La mémoire collective récente place l'hologramme comme un gadget de science fiction. Un concept assez irréel, qui a sa place entre les voitures volantes et la téléportation.
Le grand public l'a découvert dans Star Wars, quand certains personnages participaient à distance, à des réunions.



En quelque sorte, c'était une visioconférence en 3D avant l'heure.

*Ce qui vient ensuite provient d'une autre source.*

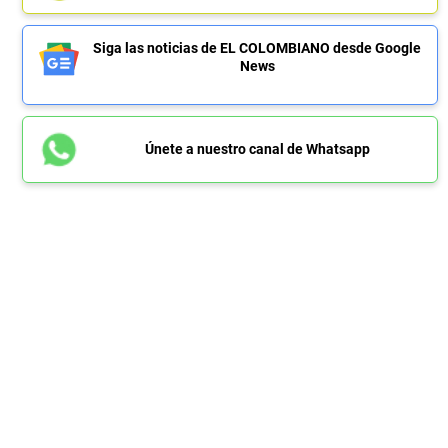
Siga las noticias de EL COLOMBIANO desde Google
News
Únete a nuestro canal de Whatsapp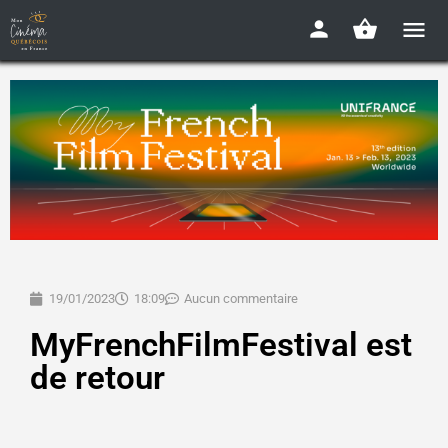
19/01/2023
18:09
Aucun commentaire
MyFrenchFilmFestival est
de retour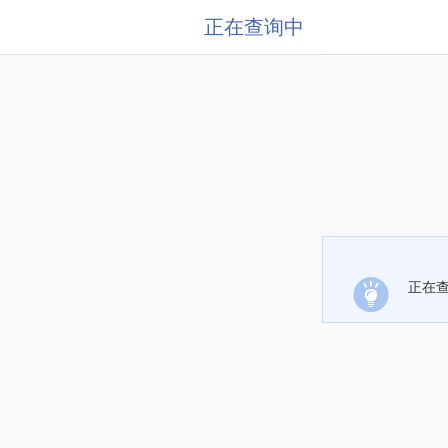
正在查询中
正在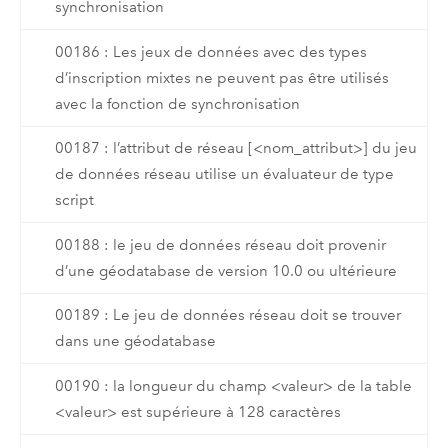
synchronisation
00186 : Les jeux de données avec des types
d’inscription mixtes ne peuvent pas être utilisés
avec la fonction de synchronisation
00187 : l’attribut de réseau [<nom_attribut>] du jeu
de données réseau utilise un évaluateur de type
script
00188 : le jeu de données réseau doit provenir
d’une géodatabase de version 10.0 ou ultérieure
00189 : Le jeu de données réseau doit se trouver
dans une géodatabase
00190 : la longueur du champ <valeur> de la table
<valeur> est supérieure à 128 caractères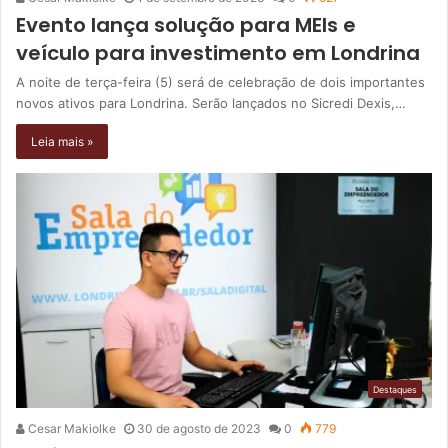
Evento lança solução para MEIs e
veículo para investimento em Londrina
A noite de terça-feira (5) será de celebração de dois importantes
novos ativos para Londrina. Serão lançados no Sicredi Dexis,…
Leia mais »
Destaques
Cesar Makiolke
30 de agosto de 2023
0
779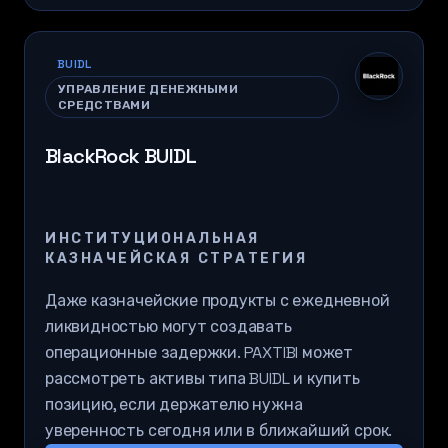
BUIDL
УПРАВЛЕНИЕ ДЕНЕЖНЫМИ
СРЕДСТВАМИ
BlackRock BUIDL
ИНСТИТУЦИОНАЛЬНАЯ
КАЗНАЧЕЙСКАЯ СТРАТЕГИЯ
Даже казначейские продукты с ежедневной
ликвидностью могут создавать
операционные задержки. PAXTIBI может
рассмотреть активы типа BUIDL и купить
позицию, если держателю нужна
уверенность сегодня или в ближайший срок.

Les scientifiques ont continué à développer le concept.
En 2008, CNN utilisait cette technologie pour faire intervenir des correspondants des quatre coins de l'Amérique, sur un même plateau, à l'occasion des élections présidentielles.



Mais quid de l'usage grand public des hologrammes comme moyen de communication?
Si on n'en est pas encore là, de nouveaux progrès technologiques permettent de l'envisager dans un avenir pas si lointain.

"Nous pouvons capturer des objets à un endroit, et les montrer en 3D à distance, quasiment en temps réel", indique Nasser Peyghambarian, qui pilote les expérimentations pour l'université de l'Arizona, à l'occasion d'une présentation le 1er novembre. "Ce n'est plus de la science fiction, c'est quelque chose de réalisable aujourd'hui", indique-t-il, dans des propos rapporté par le magazine Wired.

En vidéo, cela donne ça:


L'image se rafraîchit toute les deux secondes, et l'équipe de scientifique espère augmenter ce ratio rapidement pour se rapprocher de la limite visible par l'oeil humain.
Le dispositif peut reproduire 16 perspectives grâce à autant de caméras et un laser qui encode les images et « pulse » 50 fois par seconde, s’approchant de la qualité de la perception humaine, analyse le site designersinteractifs.org.

Plus que le simple fait d'améliorer la communication visuelle à distance, c'est bien la téléprésence qui est en jeu, et ses applications qu'elle peut trouver: dans le domaine de la médecine, des médias, du militaire, etc.